We can do even better than that however. `tapply`

, `aggregate`

and `by`

all provide a one-function solution to these S-A-C problems.

with(InsectSprays, tapply(count, spray, mean)) with(InsectSprays, by(count, spray, mean)) aggregate(count ~ spray, InsectSprays, mean)

The `plyr`

package also provides several solutions, with a choice of output format. `ddply`

takes a data frame and returned another data frame, which is what you’ll want most of the time. `dlply`

takes a data frame and returns the uncombined list, which is useful if you want to do another processing step before combining.

ddply(InsectSprays, .(spray), summarise, mean.count = mean(count)) dlply(InsectSprays, .(spray), summarise, mean.count = mean(count))

You can read much more on this type of problem and the `plyr`

solution in The Split-Apply-Combine Strategy for Data Analysis, in the Journal of Statistical Software, by the ubiquitous Hadley Wickham.

One tiny variation on the problem is when you want the output statistic vector to have the same length as the original input vectors. For this, there is the `ave`

function (which provides `mean`

as the default function).

with(InsectSprays, ave(count, spray))

## More useless statistics

Over at the ExploringDataBlog, Ron Pearson just wrote a post about the cases when means are useless. In fact, it’s possible to calculate a whole load of stats on your data and still not really understand it. The canonical dataset for demonstrating this (spoiler alert: if you are doing an intro to stats course, you will see this example soon) is the Anscombe quartet.

The data set is available in R as `anscombe`

, but it requires a little reshaping to be useful.

anscombe2 <- with(anscombe, data.frame( x = c(x1, x2, x3, x4), y = c(y1, y2, y3, y4), group = gl(4, nrow(anscombe)) ))

Note the use of `gl`

to autogenerate factor levels.

So we have four sets of x-y data, which we can easily calculate summary statistics from using `ddply`

from the `plyr`

package. In this case we calculate the mean and standard deviation of y, the correlation between x and y, and run a linear regression.

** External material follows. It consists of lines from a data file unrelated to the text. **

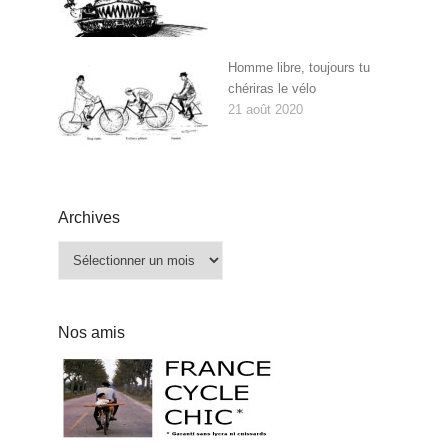
Homme libre, toujours tu
chériras le vélo
21 août 2020
Archives
Archives
Nos amis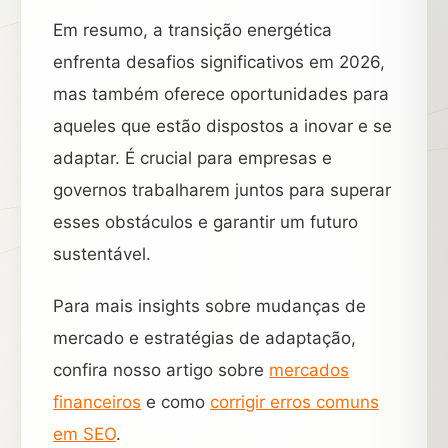
Em resumo, a transição energética
enfrenta desafios significativos em 2026,
mas também oferece oportunidades para
aqueles que estão dispostos a inovar e se
adaptar. É crucial para empresas e
governos trabalharem juntos para superar
esses obstáculos e garantir um futuro
sustentável.
Para mais insights sobre mudanças de
mercado e estratégias de adaptação,
confira nosso artigo sobre
mercados
financeiros
e como
corrigir erros comuns
em SEO
.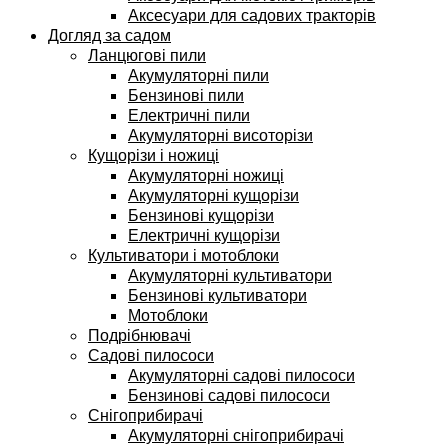
Аксесуари для садових тракторів
Догляд за садом
Ланцюгові пили
Акумуляторні пили
Бензинові пили
Електричні пили
Акумуляторні висоторізи
Кущорізи і ножиці
Акумуляторні ножиці
Акумуляторні кущорізи
Бензинові кущорізи
Електричні кущорізи
Культиватори і мотоблоки
Акумуляторні культиватори
Бензинові культиватори
Мотоблоки
Подрібнювачі
Садові пилососи
Акумуляторні садові пилососи
Бензинові садові пилососи
Снігоприбирачі
Акумуляторні снігоприбирачі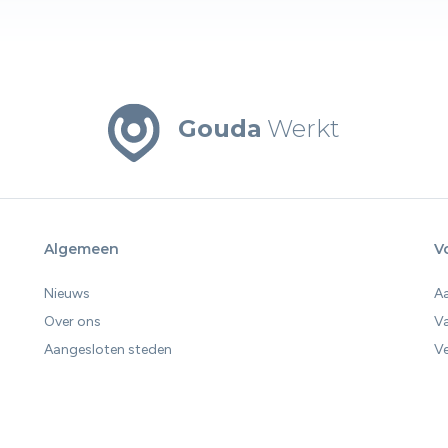
Gouda
Werkt
Algemeen
V
Nieuws
A
Over ons
V
Aangesloten steden
Ve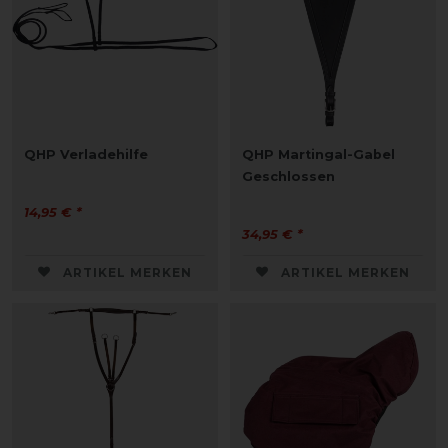
QHP Verladehilfe
QHP Martingal-Gabel
Geschlossen
14,95 € *
34,95 € *
ARTIKEL MERKEN
ARTIKEL MERKEN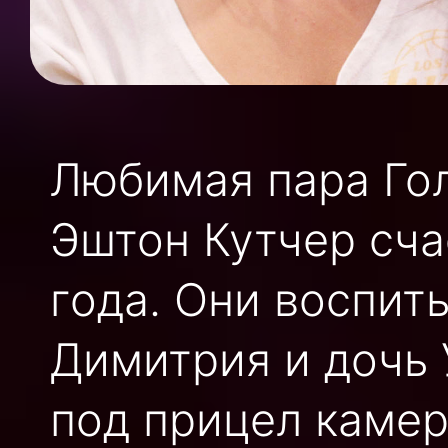
Любимая пара Гол
Эштон Кутчер сча
года. Они воспит
Димитрия и дочь 
под прицел камер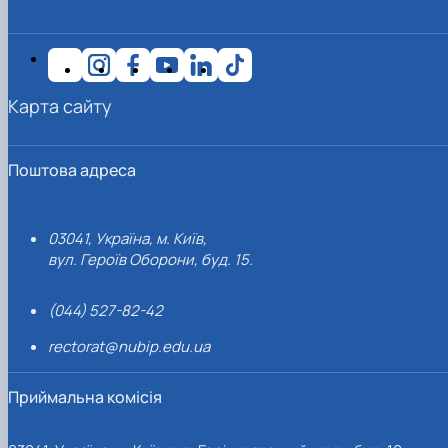
Карта сайту
Поштова адреса
03041, Україна, м. Київ,
вул. Героїв Оборони, буд. 15.
(044) 527-82-42
rectorat@nubip.edu.ua
Приймальна комісія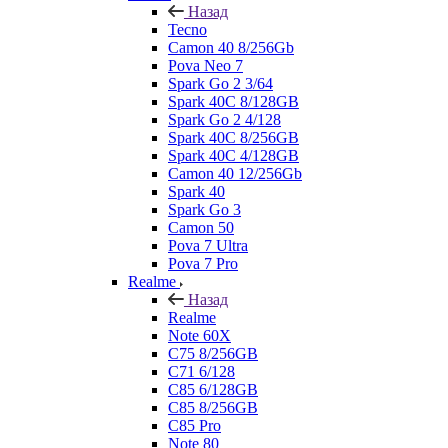
Назад
Tecno
Camon 40 8/256Gb
Pova Neo 7
Spark Go 2 3/64
Spark 40C 8/128GB
Spark Go 2 4/128
Spark 40C 8/256GB
Spark 40C 4/128GB
Camon 40 12/256Gb
Spark 40
Spark Go 3
Camon 50
Pova 7 Ultra
Pova 7 Pro
Realme
Назад
Realme
Note 60X
C75 8/256GB
C71 6/128
C85 6/128GB
C85 8/256GB
C85 Pro
Note 80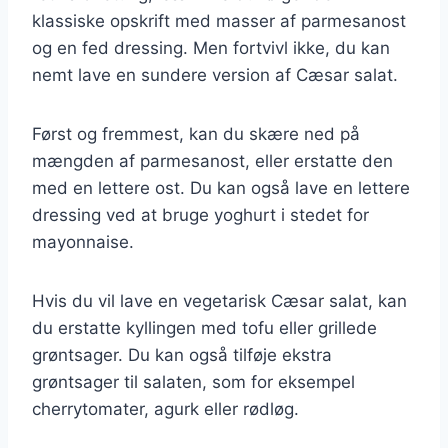
klassiske opskrift med masser af parmesanost
og en fed dressing. Men fortvivl ikke, du kan
nemt lave en sundere version af Cæsar salat.
Først og fremmest, kan du skære ned på
mængden af parmesanost, eller erstatte den
med en lettere ost. Du kan også lave en lettere
dressing ved at bruge yoghurt i stedet for
mayonnaise.
Hvis du vil lave en vegetarisk Cæsar salat, kan
du erstatte kyllingen med tofu eller grillede
grøntsager. Du kan også tilføje ekstra
grøntsager til salaten, som for eksempel
cherrytomater, agurk eller rødløg.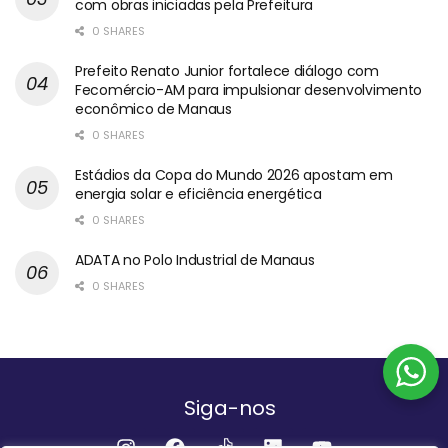
com obras iniciadas pela Prefeitura
0 SHARES
Prefeito Renato Junior fortalece diálogo com
Fecomércio-AM para impulsionar desenvolvimento
econômico de Manaus
0 SHARES
Estádios da Copa do Mundo 2026 apostam em
energia solar e eficiência energética
0 SHARES
ADATA no Polo Industrial de Manaus
0 SHARES
Siga-nos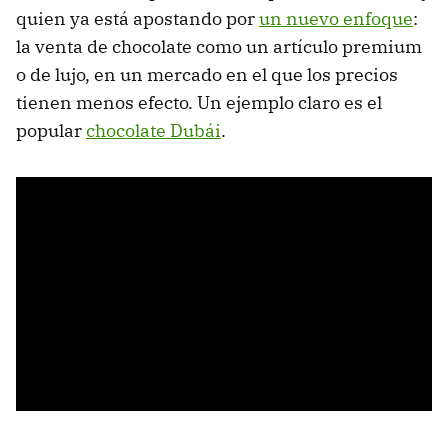
quien ya está apostando por
un nuevo enfoque
:
la venta de chocolate como un artículo premium
o de lujo, en un mercado en el que los precios
tienen menos efecto. Un ejemplo claro es el
popular
chocolate Dubái
.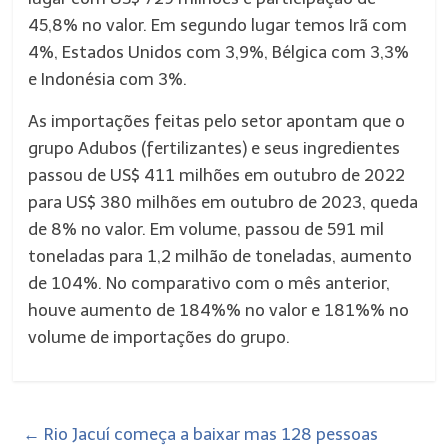
45,8% no valor. Em segundo lugar temos Irã com
4%, Estados Unidos com 3,9%, Bélgica com 3,3%
e Indonésia com 3%.
As importações feitas pelo setor apontam que o
grupo Adubos (fertilizantes) e seus ingredientes
passou de US$ 411 milhões em outubro de 2022
para US$ 380 milhões em outubro de 2023, queda
de 8% no valor. Em volume, passou de 591 mil
toneladas para 1,2 milhão de toneladas, aumento
de 104%. No comparativo com o mês anterior,
houve aumento de 184%% no valor e 181%% no
volume de importações do grupo.
←
Rio Jacuí começa a baixar mas 128 pessoas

library(plyr) (stats <- ddply(anscombe2, .(group), summarize, mean = mean(y), std_dev = sd(y), correlation = cor(x, y), lm_intercept = lm(y ~ x)$coefficients[1], lm_x_effect = lm(y ~ x)$coefficients[2] )) group mean std_dev correlation lm_intercept lm_x_effect 1 1 7.500909 2.031568 0.8164205 3.000091 0.5000909 2 2 7.500909 2.031657 0.8162365 3.000909 0.5000000 3 3 7.500000 2.030424 0.8162867 3.002455 0.4997273 4 4 7.500909 2.030579 0.8165214 3.001727 0.4999091

Each of the statistics is almost identical between the groups, so the data must be almost identical in each case, right? Wrong. Take a look at the visualisation. (I won’t reproduce the plot here and spoil the surprise; but please run the code yourself.)

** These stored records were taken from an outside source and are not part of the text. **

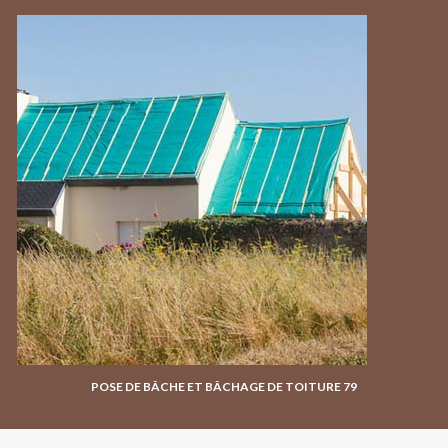
POSE DE BÂCHE ET BÂCHAGE DE TOITURE 79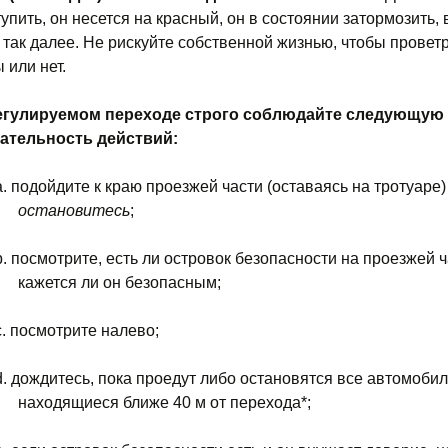
упить, он несется на красный, он в состоянии затормозить,
 так далее. Не рискуйте собственной жизнью, чтобы проветр
 или нет.
регулируемом переходе строго соблюдайте следующую
ательность действий:
a. подойдите к краю проезжей части (оставаясь на тротуаре)
остановитесь
;
b.
посмотрите, есть ли островок безопасности на проезжей ч
кажется ли он безопасным;
.
посмотрите налево;
d.
дождитесь, пока проедут либо остановятся все автомобил
находящиеся ближе 40 м от перехода*;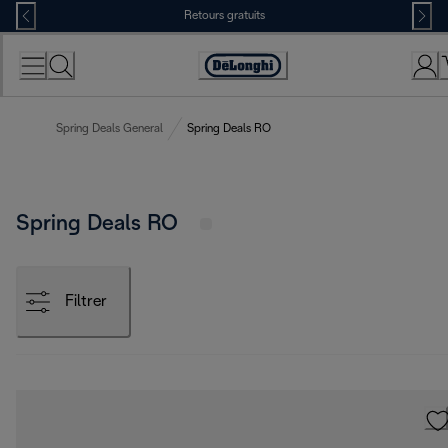
Skip
Retours gratuits
to
Content
Déclaration
d'accessibilité
Spring Deals General
Spring Deals RO
Spring Deals RO
Filtrer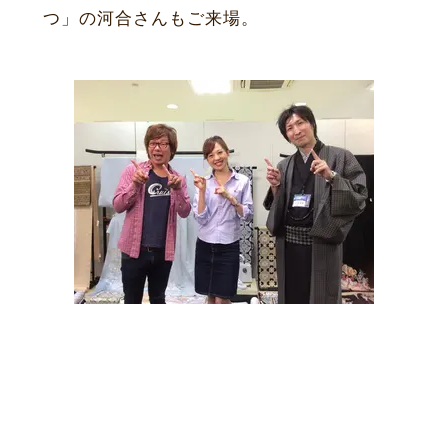
つ」の河合さんもご来場。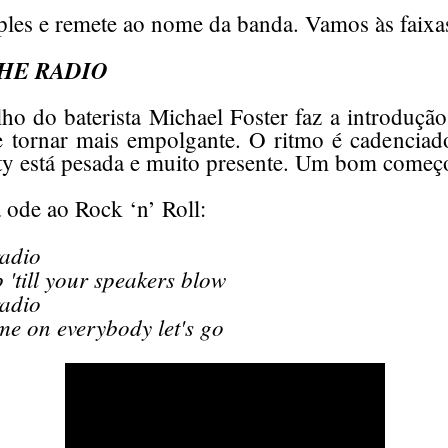
ples e remete ao nome da banda. Vamos às faixa
HE RADIO
ho do baterista Michael Foster faz a introduçã
e tornar mais empolgante. O ritmo é cadenciado
rty está pesada e muito presente. Um bom começo
 ode ao Rock ‘n’ Roll:
radio
p 'till your speakers blow
radio
e on everybody let's go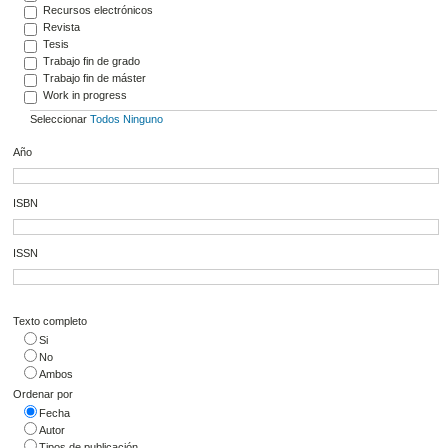
Recursos electrónicos
Revista
Tesis
Trabajo fin de grado
Trabajo fin de máster
Work in progress
Seleccionar
Todos
Ninguno
Año
ISBN
ISSN
Texto completo
Si
No
Ambos
Ordenar por
Fecha
Autor
Tipos de publicación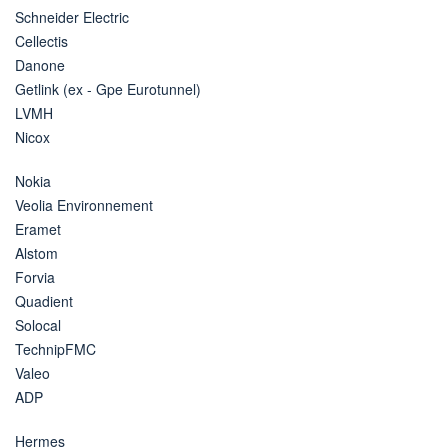
Schneider Electric
Cellectis
Danone
Getlink (ex - Gpe Eurotunnel)
LVMH
Nicox
Nokia
Veolia Environnement
Eramet
Alstom
Forvia
Quadient
Solocal
TechnipFMC
Valeo
ADP
Hermes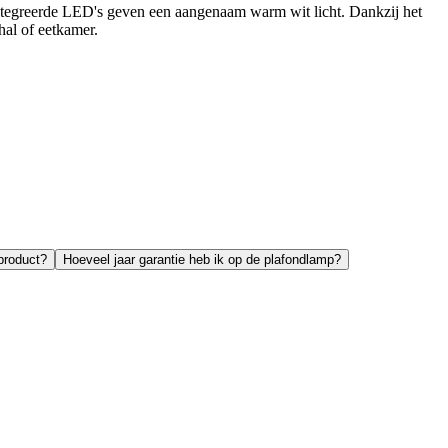
ntegreerde LED's geven een aangenaam warm wit licht. Dankzij het
hal of eetkamer.
product?
Hoeveel jaar garantie heb ik op de plafondlamp?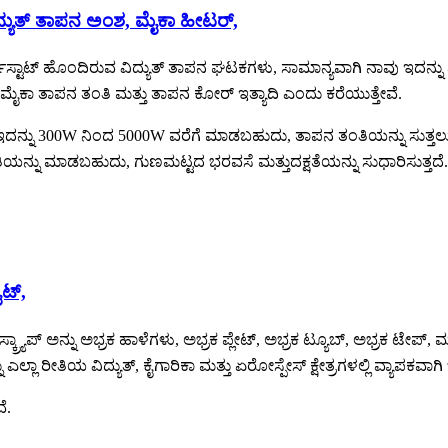
ದ್ಯುತ್ ತಾಪನ ಅಂಶ, ಮೈಕಾ ಹೀಟರ್,
್ಟಾಟ್ ಹೊಂದಿರುವ ವಿದ್ಯುತ್ ತಾಪನ ಘಟಕಗಳು, ಸಾಮಾನ್ಯವಾಗಿ ನಾವು ಇದನ್ನು ಮ
ಕಾ ತಾಪನ ತಂತಿ ಮತ್ತು ತಾಪನ ಕೋರ್ ಇತ್ಯಾದಿ ಎಂದು ಕರೆಯುತ್ತೇವೆ.
್ನು 300W ನಿಂದ 5000W ವರೆಗೆ ಮಾಡಬಹುದು, ತಾಪನ ತಂತಿಯನ್ನು ಸುತ್ತಲು
ಂತಿಯನ್ನು ಮಾಡಬಹುದು, ಗುಣಮಟ್ಟದ ಭರವಸೆ ಮತ್ತು
ದಕ್ಷತೆಯನ್ನು ಸುಧಾರಿಸುತ್ತದೆ
ೈಟ್,
ಸ್ಕ್ರ್ಯಾಪ್ ಅನ್ನು ಅಭ್ರಕ ಹಾಳೆಗಳು, ಅಭ್ರಕ ಪ್ಲೇಟ್, ಅಭ್ರಕ ಟ್ಯೂಬ್, ಅಭ್ರಕ ಟೇ
ಲಾ ರೀತಿಯ ವಿದ್ಯುತ್, ಕೈಗಾರಿಕಾ ಮತ್ತು ಏರೋಸ್ಪೇಸ್ ಕ್ಷೇತ್ರಗಳಲ್ಲಿ ವ್ಯಾಪಕವಾಗಿ
ೆ.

library(ggplot2) (p <- ggplot(anscombe2, aes(x, y)) + geom_point() + facet_wrap(~ group) )

Each dataset is *really* different – the statistics we routinely calculate don’t fully describe the data. Which brings me to the second statistics joke.

A physicist, an engineer and a statistician go hunting. 50m away from them they spot a deer. The physicist calculates the trajectory of the bullet in a vacuum, raises his rifle and shoots. The bullet lands 5m short. The engineer adds a term to account for air resistance, lifts his rifle a little higher and shoots. The bullet lands 5m long. The statistician yells “we got him!”.